===== RECORDS FOR THE EXERCISE =====

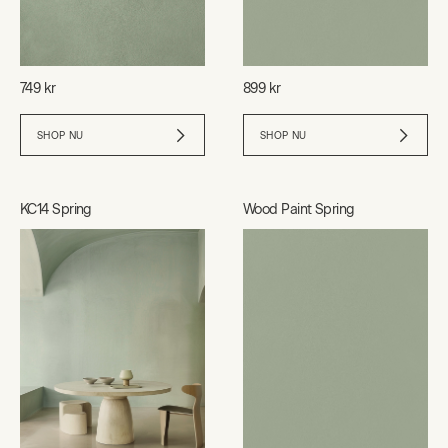
749 kr
899 kr
SHOP NU
SHOP NU
KC14 Spring
Wood Paint Spring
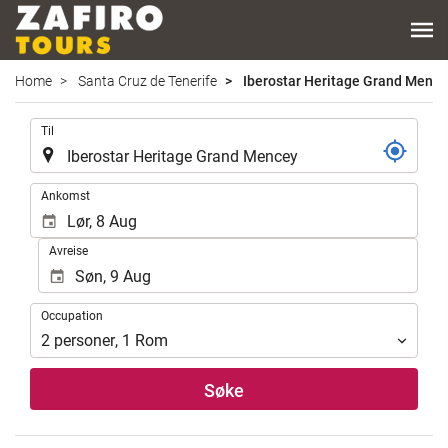
Home
Santa Cruz de Tenerife
Iberostar Heritage Grand Menc
.
Til
.
Ankomst
Avreise
Occupation
Occupation
2
personer
,
1
Rom
Søke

=====

PROMPT:
When you reproduce the entries above, keep every word exactly and leave out each picture.

SOLUTION FOR THIS TASK:
749 kr
899 kr
SHOP NU
SHOP NU
KC14 Spring
Wood Paint Spring
Home
Santa Cruz de Tenerife
Iberostar Heritage Grand Menc
.
Til
.
Ankomst
Avreise
Occupation
Occupation
2
personer
,
1
Rom
Søke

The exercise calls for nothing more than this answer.